Restate word for word the lines in the listing below, starting at the line containing "Regex Forums" and ending at the line containing "Mukundh (21)", both included; leave out the rest.
▶
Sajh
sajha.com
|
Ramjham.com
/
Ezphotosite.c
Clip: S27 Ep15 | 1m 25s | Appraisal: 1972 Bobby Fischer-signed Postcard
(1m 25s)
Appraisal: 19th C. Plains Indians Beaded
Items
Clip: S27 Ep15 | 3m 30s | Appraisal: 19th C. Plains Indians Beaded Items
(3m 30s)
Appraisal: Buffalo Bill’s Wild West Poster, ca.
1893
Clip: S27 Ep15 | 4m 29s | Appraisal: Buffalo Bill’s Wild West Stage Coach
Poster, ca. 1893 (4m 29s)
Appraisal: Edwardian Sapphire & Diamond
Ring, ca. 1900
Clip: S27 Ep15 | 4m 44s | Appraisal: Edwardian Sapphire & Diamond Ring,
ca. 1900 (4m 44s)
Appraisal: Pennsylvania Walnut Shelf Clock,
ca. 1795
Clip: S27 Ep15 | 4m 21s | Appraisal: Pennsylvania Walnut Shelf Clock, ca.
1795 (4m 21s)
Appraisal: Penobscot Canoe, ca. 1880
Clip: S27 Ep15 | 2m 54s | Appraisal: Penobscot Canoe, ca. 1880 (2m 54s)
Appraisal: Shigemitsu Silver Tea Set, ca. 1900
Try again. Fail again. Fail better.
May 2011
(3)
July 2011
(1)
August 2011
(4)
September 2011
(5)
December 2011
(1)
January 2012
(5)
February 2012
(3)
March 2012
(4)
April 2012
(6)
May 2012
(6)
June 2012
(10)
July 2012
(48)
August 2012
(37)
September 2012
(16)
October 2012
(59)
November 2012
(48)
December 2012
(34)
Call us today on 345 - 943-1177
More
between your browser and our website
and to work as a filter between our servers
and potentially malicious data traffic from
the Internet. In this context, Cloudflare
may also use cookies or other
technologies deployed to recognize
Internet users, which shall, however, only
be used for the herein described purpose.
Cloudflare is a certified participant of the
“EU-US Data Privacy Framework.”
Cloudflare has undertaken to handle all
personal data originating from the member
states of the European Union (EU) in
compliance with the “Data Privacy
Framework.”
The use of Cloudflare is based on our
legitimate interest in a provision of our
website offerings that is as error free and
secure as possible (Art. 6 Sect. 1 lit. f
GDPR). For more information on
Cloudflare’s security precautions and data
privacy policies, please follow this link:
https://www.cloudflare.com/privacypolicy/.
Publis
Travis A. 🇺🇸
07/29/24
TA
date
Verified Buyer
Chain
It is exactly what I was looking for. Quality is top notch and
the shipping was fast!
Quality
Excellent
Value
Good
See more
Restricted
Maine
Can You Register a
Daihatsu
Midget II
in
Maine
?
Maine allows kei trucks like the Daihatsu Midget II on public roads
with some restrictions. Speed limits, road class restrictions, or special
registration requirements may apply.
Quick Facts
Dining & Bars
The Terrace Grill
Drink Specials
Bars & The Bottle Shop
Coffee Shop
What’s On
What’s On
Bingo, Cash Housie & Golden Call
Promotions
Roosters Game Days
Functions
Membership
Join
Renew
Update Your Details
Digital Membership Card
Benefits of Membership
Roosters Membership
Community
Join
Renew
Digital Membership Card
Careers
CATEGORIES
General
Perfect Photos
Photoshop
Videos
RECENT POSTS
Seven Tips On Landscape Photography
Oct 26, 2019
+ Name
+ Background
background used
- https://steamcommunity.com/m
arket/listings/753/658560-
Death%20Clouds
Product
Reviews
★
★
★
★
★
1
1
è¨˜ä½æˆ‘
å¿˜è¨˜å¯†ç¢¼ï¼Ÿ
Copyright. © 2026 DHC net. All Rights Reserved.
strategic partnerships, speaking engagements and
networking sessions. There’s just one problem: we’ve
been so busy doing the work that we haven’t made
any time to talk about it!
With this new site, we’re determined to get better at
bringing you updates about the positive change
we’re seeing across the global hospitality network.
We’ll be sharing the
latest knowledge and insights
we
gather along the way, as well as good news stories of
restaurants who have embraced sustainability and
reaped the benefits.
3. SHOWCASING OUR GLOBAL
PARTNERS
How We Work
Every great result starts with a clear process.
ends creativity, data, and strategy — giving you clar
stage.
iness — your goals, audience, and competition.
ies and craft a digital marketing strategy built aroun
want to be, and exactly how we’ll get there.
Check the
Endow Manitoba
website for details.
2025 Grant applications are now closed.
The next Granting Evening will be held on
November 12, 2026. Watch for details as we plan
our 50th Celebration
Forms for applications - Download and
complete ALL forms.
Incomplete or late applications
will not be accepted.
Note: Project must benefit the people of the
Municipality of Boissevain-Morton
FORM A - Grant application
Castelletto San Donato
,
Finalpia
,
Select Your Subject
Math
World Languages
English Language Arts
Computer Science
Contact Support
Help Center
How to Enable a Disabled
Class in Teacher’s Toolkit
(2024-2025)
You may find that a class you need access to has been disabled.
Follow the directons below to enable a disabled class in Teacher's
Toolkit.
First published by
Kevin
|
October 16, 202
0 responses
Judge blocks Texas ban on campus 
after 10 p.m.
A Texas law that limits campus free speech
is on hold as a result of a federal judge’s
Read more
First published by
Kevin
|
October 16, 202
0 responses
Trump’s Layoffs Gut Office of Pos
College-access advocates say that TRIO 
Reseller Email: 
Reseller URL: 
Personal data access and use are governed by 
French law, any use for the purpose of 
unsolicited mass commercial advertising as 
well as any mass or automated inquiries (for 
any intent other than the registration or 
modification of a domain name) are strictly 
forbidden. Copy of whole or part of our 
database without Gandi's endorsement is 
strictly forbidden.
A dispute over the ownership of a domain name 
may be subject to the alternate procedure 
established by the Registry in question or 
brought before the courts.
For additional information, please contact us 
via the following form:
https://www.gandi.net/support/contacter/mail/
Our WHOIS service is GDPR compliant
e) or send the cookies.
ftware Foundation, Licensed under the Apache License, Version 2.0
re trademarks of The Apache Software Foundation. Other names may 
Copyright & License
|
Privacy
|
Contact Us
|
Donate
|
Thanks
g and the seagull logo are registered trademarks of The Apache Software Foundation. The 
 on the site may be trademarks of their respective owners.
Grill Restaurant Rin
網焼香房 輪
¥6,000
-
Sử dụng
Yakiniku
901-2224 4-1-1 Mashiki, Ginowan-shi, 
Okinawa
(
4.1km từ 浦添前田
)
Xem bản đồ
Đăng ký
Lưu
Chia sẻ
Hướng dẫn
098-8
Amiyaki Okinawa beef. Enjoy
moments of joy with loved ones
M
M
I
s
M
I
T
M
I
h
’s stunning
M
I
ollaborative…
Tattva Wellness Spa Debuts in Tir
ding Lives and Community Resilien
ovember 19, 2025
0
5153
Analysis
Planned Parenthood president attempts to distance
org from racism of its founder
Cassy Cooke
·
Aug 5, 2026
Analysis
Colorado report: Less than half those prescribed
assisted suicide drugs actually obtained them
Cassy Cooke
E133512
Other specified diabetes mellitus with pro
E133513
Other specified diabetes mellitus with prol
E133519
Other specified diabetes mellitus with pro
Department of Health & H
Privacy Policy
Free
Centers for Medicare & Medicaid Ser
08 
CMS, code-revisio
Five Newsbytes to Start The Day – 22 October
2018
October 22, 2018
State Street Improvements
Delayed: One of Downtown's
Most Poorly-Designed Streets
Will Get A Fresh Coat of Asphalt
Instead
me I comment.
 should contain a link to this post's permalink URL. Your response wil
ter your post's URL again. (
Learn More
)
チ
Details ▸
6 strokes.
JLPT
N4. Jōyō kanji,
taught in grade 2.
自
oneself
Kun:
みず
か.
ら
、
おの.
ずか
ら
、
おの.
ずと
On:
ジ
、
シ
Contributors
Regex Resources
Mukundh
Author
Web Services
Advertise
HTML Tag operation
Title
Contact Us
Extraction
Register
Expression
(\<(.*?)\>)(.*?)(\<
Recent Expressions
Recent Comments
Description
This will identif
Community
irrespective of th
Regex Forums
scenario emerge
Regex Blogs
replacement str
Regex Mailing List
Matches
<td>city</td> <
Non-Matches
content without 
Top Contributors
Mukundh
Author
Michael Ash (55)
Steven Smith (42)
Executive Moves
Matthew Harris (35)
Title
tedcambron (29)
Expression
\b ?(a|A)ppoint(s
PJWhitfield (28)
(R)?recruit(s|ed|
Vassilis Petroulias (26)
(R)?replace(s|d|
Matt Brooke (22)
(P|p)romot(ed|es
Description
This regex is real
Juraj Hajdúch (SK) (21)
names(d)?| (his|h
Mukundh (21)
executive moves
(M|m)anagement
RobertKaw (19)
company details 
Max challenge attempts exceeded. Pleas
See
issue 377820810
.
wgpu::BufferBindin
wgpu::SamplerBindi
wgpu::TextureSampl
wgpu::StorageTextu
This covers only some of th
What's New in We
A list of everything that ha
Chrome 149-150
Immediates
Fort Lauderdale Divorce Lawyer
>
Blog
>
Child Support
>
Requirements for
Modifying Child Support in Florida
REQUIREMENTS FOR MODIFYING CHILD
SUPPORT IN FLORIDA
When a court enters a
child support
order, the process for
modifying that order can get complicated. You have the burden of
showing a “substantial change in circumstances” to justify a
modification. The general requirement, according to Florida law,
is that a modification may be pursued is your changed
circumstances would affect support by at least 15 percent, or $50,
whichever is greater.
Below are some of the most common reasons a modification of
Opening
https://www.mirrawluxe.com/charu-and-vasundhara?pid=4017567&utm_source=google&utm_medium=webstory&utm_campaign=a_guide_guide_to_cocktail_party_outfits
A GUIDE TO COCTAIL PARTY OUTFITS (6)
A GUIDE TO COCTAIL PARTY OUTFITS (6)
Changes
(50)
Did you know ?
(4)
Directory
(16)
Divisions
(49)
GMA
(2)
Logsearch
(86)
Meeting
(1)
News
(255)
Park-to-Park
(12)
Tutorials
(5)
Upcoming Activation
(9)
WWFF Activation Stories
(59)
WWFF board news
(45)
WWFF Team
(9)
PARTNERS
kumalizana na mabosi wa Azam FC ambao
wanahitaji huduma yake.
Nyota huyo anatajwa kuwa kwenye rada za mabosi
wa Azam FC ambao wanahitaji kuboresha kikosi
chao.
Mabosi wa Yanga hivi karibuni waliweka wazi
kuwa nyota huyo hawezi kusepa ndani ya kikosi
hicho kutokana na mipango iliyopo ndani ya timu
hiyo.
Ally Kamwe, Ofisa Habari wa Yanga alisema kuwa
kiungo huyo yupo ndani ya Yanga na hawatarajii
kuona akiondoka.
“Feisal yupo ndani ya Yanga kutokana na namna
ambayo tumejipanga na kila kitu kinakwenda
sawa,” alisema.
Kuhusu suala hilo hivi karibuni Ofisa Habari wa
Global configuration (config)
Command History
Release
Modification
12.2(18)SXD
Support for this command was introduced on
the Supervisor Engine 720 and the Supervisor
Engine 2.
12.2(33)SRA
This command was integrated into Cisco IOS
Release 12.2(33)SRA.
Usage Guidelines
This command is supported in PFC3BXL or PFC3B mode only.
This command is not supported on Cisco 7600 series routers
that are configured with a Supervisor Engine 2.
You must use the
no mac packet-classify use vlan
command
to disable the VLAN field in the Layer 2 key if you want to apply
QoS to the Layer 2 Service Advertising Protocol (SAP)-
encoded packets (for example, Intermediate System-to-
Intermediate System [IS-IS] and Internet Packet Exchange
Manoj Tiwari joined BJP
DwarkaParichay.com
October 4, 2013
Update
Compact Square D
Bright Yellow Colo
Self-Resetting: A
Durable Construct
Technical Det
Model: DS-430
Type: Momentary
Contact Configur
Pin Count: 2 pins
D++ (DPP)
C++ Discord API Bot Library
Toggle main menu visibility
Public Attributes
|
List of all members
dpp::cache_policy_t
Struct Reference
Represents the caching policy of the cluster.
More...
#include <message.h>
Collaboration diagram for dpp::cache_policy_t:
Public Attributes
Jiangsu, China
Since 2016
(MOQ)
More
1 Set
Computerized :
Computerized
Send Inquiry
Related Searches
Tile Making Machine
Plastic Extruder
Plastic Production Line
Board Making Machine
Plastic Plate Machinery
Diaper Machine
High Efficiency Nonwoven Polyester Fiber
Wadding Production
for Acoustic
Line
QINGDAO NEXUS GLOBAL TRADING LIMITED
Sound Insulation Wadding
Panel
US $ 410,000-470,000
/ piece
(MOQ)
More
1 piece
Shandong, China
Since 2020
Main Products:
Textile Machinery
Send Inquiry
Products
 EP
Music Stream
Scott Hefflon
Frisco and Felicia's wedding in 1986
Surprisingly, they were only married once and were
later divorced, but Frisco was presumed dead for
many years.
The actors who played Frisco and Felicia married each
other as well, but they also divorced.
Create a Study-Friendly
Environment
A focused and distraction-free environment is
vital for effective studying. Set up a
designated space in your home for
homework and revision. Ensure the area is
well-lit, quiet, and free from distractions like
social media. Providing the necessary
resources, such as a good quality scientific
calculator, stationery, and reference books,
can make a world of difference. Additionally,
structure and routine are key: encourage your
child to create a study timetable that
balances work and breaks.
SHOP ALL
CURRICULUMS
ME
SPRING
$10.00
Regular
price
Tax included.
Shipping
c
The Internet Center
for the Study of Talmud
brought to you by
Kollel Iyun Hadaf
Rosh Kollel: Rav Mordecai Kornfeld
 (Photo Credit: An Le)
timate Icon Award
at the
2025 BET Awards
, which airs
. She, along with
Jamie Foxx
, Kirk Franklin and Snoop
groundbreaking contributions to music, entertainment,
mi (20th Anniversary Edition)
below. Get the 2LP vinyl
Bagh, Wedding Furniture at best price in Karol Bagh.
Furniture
◀
TASK RESULT>
Regex Forums
scenario emerge
Regex Blogs
replacement str
Regex Mailing List
Matches
<td>city</td> <
Non-Matches
content without 
Top Contributors
Mukundh
Author
Michael Ash (55)
Steven Smith (42)
Executive Moves
Matthew Harris (35)
Title
tedcambron (29)
Expression
\b ?(a|A)ppoint(s
PJWhitfield (28)
(R)?recruit(s|ed|
Vassilis Petroulias (26)
(R)?replace(s|d|
Matt Brooke (22)
(P|p)romot(ed|es
Description
This regex is real
Juraj Hajdúch (SK) (21)
names(d)?| (his|h
Mukundh (21)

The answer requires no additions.